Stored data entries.
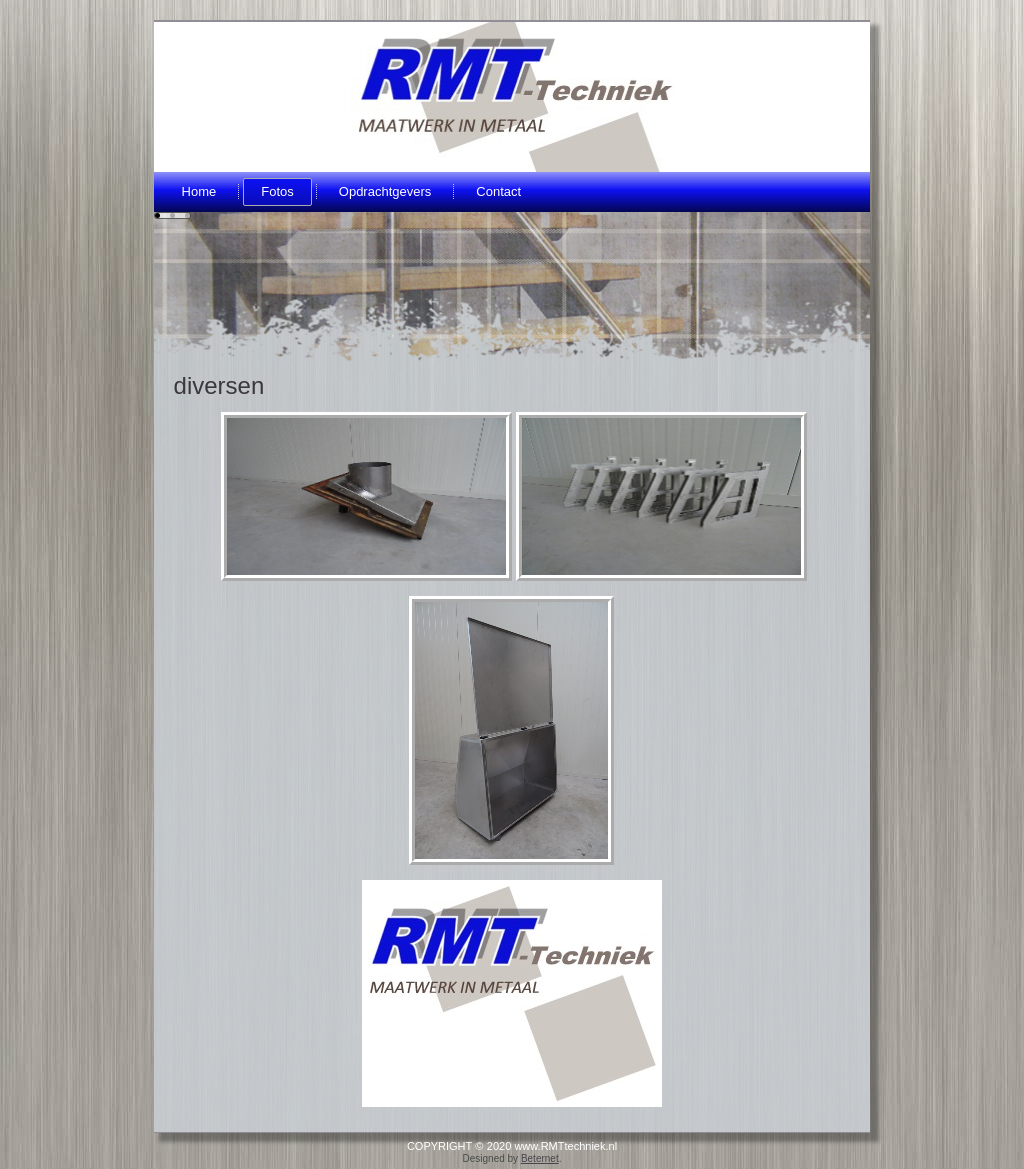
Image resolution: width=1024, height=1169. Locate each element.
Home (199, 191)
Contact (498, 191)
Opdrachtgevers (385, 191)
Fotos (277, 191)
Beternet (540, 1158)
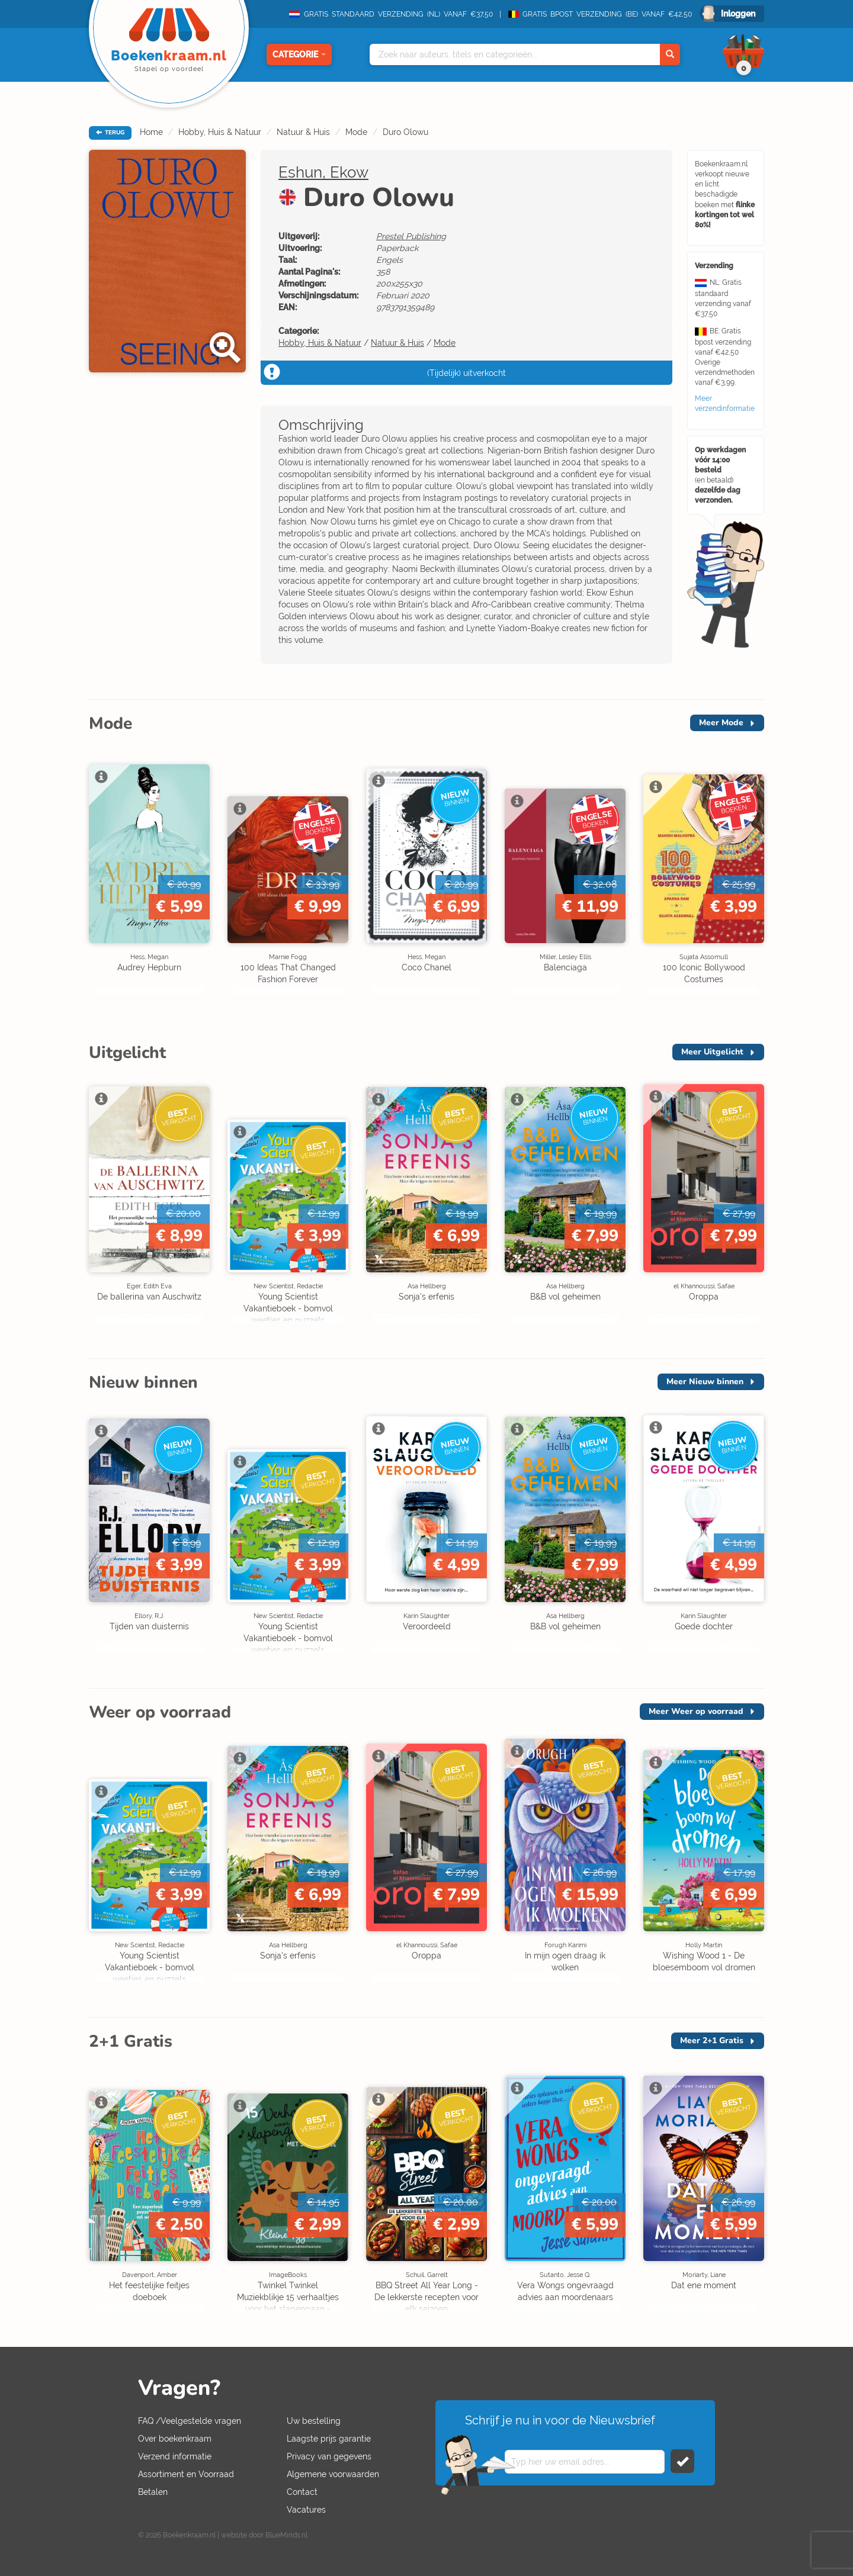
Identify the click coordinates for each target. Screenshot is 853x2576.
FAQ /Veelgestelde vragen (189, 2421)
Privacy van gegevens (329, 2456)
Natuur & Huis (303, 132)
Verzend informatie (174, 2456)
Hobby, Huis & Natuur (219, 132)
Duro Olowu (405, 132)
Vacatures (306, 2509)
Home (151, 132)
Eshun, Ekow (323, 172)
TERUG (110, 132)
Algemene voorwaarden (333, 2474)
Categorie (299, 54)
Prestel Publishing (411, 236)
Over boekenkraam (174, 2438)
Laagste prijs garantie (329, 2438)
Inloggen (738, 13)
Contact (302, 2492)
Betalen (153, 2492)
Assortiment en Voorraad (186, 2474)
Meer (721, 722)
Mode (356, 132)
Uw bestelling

Try it. Starting at the line with "Vacatures (306, 2509)", retype each line through the final one in the data above, unchanged and with nothing added.

Response.
Vacatures (306, 2509)
Home (151, 132)
Eshun, Ekow (323, 172)
TERUG (110, 132)
Algemene voorwaarden (333, 2474)
Categorie (299, 54)
Prestel Publishing (411, 236)
Over boekenkraam (174, 2438)
Laagste prijs garantie (329, 2438)
Inloggen (738, 13)
Contact (302, 2492)
Betalen (153, 2492)
Assortiment en Voorraad (186, 2474)
Meer (721, 722)
Mode (356, 132)
Uw bestelling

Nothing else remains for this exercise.